Downers Grove, IL; Intervarsity Press, 2011. Pp.7-279, including bibliography and index.

Paper back, $ 22.00. ISBN: 978-0-8308-3933-9


Alemayehu Mekonnen, Ph.D October 2011

By deliberately stepping out of the Western academic view of the historical accounts of Mark, Thomas C. Oden has made a significant contribution to African Christianity and also the world. This book about Mark and his foundational contributions to church planting, discipleship, writing the first gospel, his martyrdom, all of which inspired so many African Christians throughout the generations, even to this day, was launched from African memory of Mark. By doing so, Oden confirms that if one has roots in Africa and has done significant contribution to the society, the memory of the person will last centuries.

​“The African memory is the characteristic way of looking at history from within the special experience and outlook of the continent of Africa”

What does Oden mean by the term African memory?
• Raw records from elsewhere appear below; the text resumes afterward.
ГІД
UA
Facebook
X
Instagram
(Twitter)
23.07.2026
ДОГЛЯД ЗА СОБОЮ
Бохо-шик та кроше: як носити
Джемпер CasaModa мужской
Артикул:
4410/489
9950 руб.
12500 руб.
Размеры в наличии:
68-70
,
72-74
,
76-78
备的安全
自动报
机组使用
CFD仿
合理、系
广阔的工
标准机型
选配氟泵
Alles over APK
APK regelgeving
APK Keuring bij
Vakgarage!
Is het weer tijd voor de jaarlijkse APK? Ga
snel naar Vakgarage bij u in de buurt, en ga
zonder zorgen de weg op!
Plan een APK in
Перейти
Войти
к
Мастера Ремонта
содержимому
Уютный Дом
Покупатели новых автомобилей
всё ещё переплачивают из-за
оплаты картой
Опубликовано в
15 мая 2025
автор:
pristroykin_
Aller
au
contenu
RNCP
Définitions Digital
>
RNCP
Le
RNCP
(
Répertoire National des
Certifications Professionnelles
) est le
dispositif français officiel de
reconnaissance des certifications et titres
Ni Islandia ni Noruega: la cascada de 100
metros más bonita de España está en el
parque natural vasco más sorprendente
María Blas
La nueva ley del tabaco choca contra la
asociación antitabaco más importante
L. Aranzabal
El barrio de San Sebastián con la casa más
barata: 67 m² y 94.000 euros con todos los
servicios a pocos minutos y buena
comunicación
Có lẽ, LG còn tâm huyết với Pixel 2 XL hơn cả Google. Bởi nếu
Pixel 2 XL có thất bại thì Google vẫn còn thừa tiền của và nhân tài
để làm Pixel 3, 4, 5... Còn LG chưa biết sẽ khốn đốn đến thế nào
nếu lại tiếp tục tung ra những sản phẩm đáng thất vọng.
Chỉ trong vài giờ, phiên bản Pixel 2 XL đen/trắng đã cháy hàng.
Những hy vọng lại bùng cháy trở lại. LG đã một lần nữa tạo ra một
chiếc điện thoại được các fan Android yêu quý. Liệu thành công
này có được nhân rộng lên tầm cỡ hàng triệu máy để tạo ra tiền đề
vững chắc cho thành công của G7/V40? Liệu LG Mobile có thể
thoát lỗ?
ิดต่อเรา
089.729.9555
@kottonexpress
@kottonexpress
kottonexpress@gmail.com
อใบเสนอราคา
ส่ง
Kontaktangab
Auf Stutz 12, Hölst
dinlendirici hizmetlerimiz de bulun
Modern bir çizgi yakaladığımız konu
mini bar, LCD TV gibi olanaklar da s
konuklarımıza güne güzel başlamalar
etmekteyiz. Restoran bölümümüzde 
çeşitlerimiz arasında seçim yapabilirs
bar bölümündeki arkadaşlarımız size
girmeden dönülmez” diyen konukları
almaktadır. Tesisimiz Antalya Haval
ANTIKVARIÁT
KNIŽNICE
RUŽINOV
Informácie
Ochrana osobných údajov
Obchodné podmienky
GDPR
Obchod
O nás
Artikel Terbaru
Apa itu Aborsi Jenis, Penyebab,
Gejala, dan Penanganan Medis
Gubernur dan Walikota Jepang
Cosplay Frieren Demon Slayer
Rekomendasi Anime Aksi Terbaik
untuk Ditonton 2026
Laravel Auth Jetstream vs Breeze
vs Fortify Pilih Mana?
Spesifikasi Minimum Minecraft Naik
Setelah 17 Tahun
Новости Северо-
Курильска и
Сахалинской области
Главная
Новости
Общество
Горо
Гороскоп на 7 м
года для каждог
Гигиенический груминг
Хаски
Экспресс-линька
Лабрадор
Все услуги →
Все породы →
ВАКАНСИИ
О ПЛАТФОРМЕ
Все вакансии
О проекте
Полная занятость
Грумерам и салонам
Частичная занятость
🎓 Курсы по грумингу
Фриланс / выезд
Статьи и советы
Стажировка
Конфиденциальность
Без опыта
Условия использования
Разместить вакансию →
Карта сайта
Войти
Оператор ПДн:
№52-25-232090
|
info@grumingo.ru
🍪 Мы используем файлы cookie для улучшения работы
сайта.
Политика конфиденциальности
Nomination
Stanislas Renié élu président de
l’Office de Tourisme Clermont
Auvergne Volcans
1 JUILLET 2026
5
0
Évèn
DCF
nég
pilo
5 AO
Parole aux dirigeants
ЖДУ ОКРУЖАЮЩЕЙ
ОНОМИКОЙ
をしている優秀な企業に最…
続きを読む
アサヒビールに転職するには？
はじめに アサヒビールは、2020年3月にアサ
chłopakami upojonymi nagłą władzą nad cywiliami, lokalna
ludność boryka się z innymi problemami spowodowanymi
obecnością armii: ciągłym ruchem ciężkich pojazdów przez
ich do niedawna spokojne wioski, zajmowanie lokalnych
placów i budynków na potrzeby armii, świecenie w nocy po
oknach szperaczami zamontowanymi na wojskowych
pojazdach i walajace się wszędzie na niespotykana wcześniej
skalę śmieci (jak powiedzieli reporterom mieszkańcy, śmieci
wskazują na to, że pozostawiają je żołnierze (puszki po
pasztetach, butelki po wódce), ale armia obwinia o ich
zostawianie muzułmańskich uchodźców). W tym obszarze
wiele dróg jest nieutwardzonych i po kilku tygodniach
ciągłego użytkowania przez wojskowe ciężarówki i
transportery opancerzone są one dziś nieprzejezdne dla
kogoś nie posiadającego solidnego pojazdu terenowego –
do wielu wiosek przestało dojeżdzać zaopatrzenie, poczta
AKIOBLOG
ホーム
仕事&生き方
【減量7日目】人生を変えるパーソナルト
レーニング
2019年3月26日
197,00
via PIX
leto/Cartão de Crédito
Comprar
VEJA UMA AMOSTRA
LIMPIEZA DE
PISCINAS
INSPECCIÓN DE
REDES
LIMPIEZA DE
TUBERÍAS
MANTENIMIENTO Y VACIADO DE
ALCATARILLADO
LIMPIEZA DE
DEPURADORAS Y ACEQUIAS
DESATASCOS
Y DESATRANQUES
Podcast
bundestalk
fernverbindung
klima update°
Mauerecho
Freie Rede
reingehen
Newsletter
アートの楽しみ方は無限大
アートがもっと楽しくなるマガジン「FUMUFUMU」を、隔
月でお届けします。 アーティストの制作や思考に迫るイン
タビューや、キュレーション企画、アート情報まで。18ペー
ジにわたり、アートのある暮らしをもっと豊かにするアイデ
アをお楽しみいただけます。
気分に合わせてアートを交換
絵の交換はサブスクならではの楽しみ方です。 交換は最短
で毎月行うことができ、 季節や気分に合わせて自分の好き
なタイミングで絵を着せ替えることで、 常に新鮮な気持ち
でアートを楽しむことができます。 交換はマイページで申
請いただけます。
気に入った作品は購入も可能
As Oden rightly defines it, “The African memory is the characteristic way of looking at history from within the special experience and outlook of the continent of Africa” (Pg.27). Memory, according to Oden’s definition, encompasses two thousand-year-long history, long-shared tradition of intellectual vitality, extensive literary fruits over many centuries and astonishing history of textual output. African memory is not mere oral tradition that cannot be tested within the bar of reason. “It takes into account the full weight of cumulative evidences coming out of African continent over the length of centuries, including evidences from archaeology, epigraphic and literary sources, as well as oral traditions and stories of the saints” (Pg. 29). Hence, African memory is not totally divorced from academic rigor; it is just a different approach.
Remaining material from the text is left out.